If money could buy public office as straightforwardly as many believe, we’d be talking about senators-elect Amy McGrath (whose campaign cost $73 million), Jaime Harrison ($104 million), Cal Cunningham ($45.9 million), Steve Bullock ($38.6 million), Sara Gideon ($47.9 million) and a reelected Doug Jones ($24 million). Each one of them lost to a Republican who spent less.

As suggested by the GOP’s retention of at least 50 votes in the Senate, despite massive Democratic spending, cash wastage this year occurred disproportionately on the blue side of the ledger. As of mid-October, Democrats and affiliated groups had spent $6.9­­ billion, compared with $3.8 billion for the Republican side. Democrats barely hung on to their House majority, losing at least 10 and possibly up to 13 seats to the GOP; the well-funded Democratic bid to tilt state legislatures also struck out.

Yes, things might have been even worse for Team Blue if they had spent less. Still, it’s instructive that money did not buy love within their own ranks, either.

“Mr. [Mike] Bloomberg has every right in the world to run for president of the United States,” Sen. Bernie Sanders (I-Vt.) grumbled in February. “But I don’t think he has the right to buy this election.”

What Sanders should have said was: A fool and his money are soon parted. Bloomberg spent more than $1 billion of his $55 billion personal fortune and achieved nothing, except, perhaps, to dent his political legacy.

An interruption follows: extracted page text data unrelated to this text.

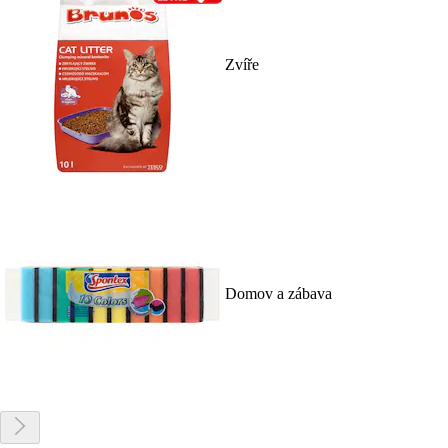
Zvíře
Domov a zábava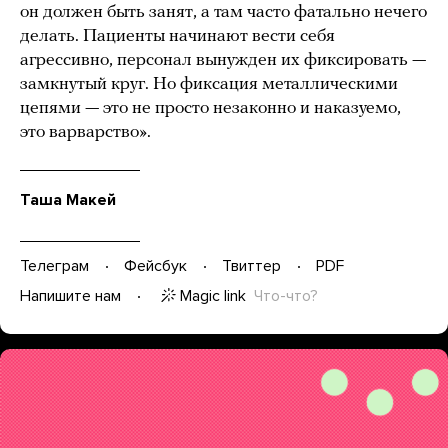
он должен быть занят, а там часто фатально нечего
делать. Пациенты начинают вести себя
агрессивно, персонал вынужден их фиксировать —
замкнутый круг. Но фиксация металлическими
цепями — это не просто незаконно и наказуемо,
это варварство».
Таша Макей
Телеграм
Фейсбук
Твиттер
PDF
Magic link
Что-что?
Напишите нам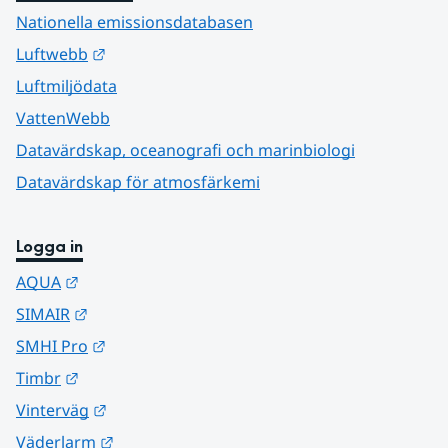
Nationella emissionsdatabasen
Länk till annan webbplats.
Luftwebb
Luftmiljödata
VattenWebb
Datavärdskap, oceanografi och marinbiologi
Datavärdskap för atmosfärkemi
Logga in
Länk till annan webbplats.
AQUA
Länk till annan webbplats.
SIMAIR
Länk till annan webbplats.
SMHI Pro
Länk till annan webbplats.
Timbr
Länk till annan webbplats.
Vinterväg
Länk till annan webbplats.
Väderlarm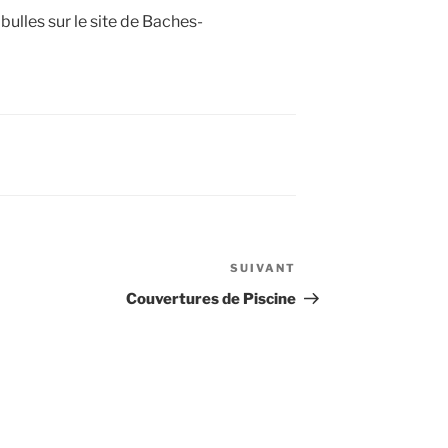
 bulles sur le site de Baches-
SUIVANT
Article
suivant
Couvertures de Piscine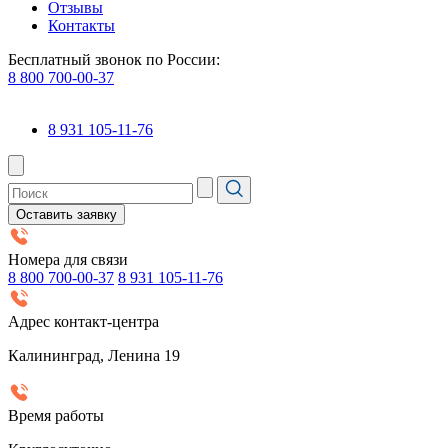
Отзывы
Контакты
Бесплатный звонок по России:
8 800 700-00-37
8 931 105-11-76
Оставить заявку
Номера для связи
8 800 700-00-37
8 931 105-11-76
Адрес контакт-центра
Калининград, Ленина 19
Время работы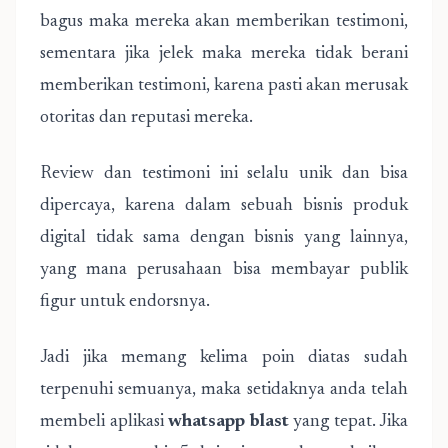
bagus maka mereka akan memberikan testimoni,
sementara jika jelek maka mereka tidak berani
memberikan testimoni, karena pasti akan merusak
otoritas dan reputasi mereka.
Review dan testimoni ini selalu unik dan bisa
dipercaya, karena dalam sebuah bisnis produk
digital tidak sama dengan bisnis yang lainnya,
yang mana perusahaan bisa membayar publik
figur untuk endorsnya.
Jadi jika memang kelima poin diatas sudah
terpenuhi semuanya, maka setidaknya anda telah
membeli aplikasi
whatsapp blast
yang tepat. Jika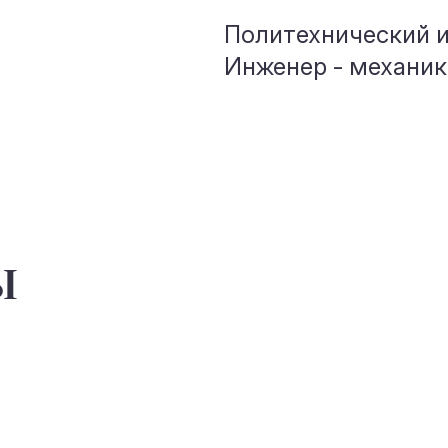
Политехнический 
Инженер - механик
ы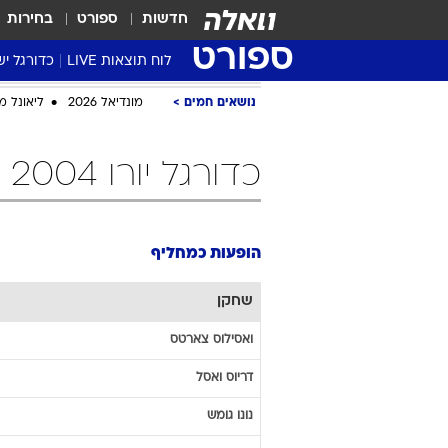
חדשות
ספורט
בחירות
ספורט
לוח תוצאות LIVE
כדורגל יש
ליגת העל Winner
סטט' ליגת
גביע המדי
גביע הטוט
שגרירים
נבחרות י
ליגה לאומ
ליגה א'
נושאים חמים
מונדיאל 2026
ליאונל מ
כדורגל יורו 2004 הופעות כמחליף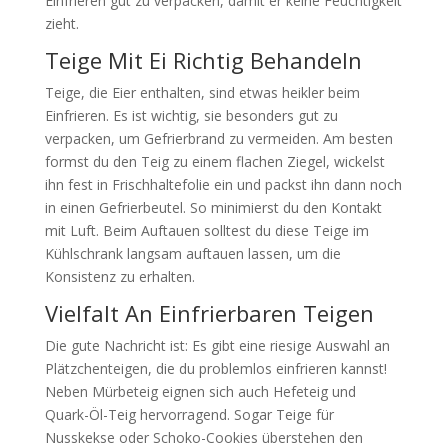
Einfrieren gut zu verpacken, damit er keine Feuchtigkeit
zieht.
Teige Mit Ei Richtig Behandeln
Teige, die Eier enthalten, sind etwas heikler beim
Einfrieren. Es ist wichtig, sie besonders gut zu
verpacken, um Gefrierbrand zu vermeiden. Am besten
formst du den Teig zu einem flachen Ziegel, wickelst
ihn fest in Frischhaltefolie ein und packst ihn dann noch
in einen Gefrierbeutel. So minimierst du den Kontakt
mit Luft. Beim Auftauen solltest du diese Teige im
Kühlschrank langsam auftauen lassen, um die
Konsistenz zu erhalten.
Vielfalt An Einfrierbaren Teigen
Die gute Nachricht ist: Es gibt eine riesige Auswahl an
Plätzchenteigen, die du problemlos einfrieren kannst!
Neben Mürbeteig eignen sich auch Hefeteig und
Quark-Öl-Teig hervorragend. Sogar Teige für
Nusskekse oder Schoko-Cookies überstehen den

Sanders couldn’t buy the Democratic nomination, either. Though a self-described democratic socialist who raised most of his money from small donors, Sanders had burned through $163 million as of the end of February, in contrast to President-elect Joe Biden, who spent just $76 million in that crucial period, which concluded with Biden en route to the nomination after winning South Carolina.

Sen. Elizabeth Warren (D-Mass.) and former South Bend mayor Pete Buttigieg also outspent Biden, in also-ran campaigns funded by donors who believed — many of them — that there was no way Old Joe could ever beat President Trump.

All Biden had going for him was the support, and the political wisdom, of actual voters, who held, as the New York Times put it, “the firm belief . . . that Mr. Biden would be the party’s strongest challenger.”

No doubt Biden’s ultimate victory in November was aided by his ability to match Trump’s campaign dollar for dollar, at around $1 billion each. (Though Bloomberg found a way to expend $100 million on futile efforts to turn Florida, Ohio and Texas blue.)

Still, campaign-finance reformers should learn from the 2020 experience: If cash is not the decisive factor in elections, then there are limits to how much it can corrupt them.

A certain amount of money assures political competitiveness; beyond that, however, funds may simply line the pockets of consultants and media companies, or even turn counterproductive.

Gideon’s Senate campaign against Maine Republican Susan Collins illustrates that point, according to a Nov. 17 New York Times report documenting the negative response of Mainers, including Democrats, to the barrage of ads funded from outside the state.

“It was like being a local in Woodstock in 1969,” Colby College professor Dan Shea told the Times. “When it first started, it was exciting and fun, but by the end, it was muddy and dirty. My guess is that there were diminishing returns by September.”

Perhaps there was a time when this would not have been the case — when candidates could expect more bang for the buck, in terms of influencing persuadable voters.

In today’s polarized partisan environment, many voters have their minds more or less made up well in advance of Election Day.

Any activity that doesn’t directly mobilize party faithful might not be worth the cost. Certainly parties and candidates must consider that possibility, among others, as they try to restore some semblance of efficiency to campaign budgets. Come to think of it, budgetary discipline would be a pretty good function for a party organization — you know, that thing we used to have, before billionaires, interest groups, consultants and PACs.

Donors, especially small donors, owe themselves a rethink, too. Sometimes a political fundraising appeal can be an invitation to civic engagement — but sometimes, it’s a form of exploitation.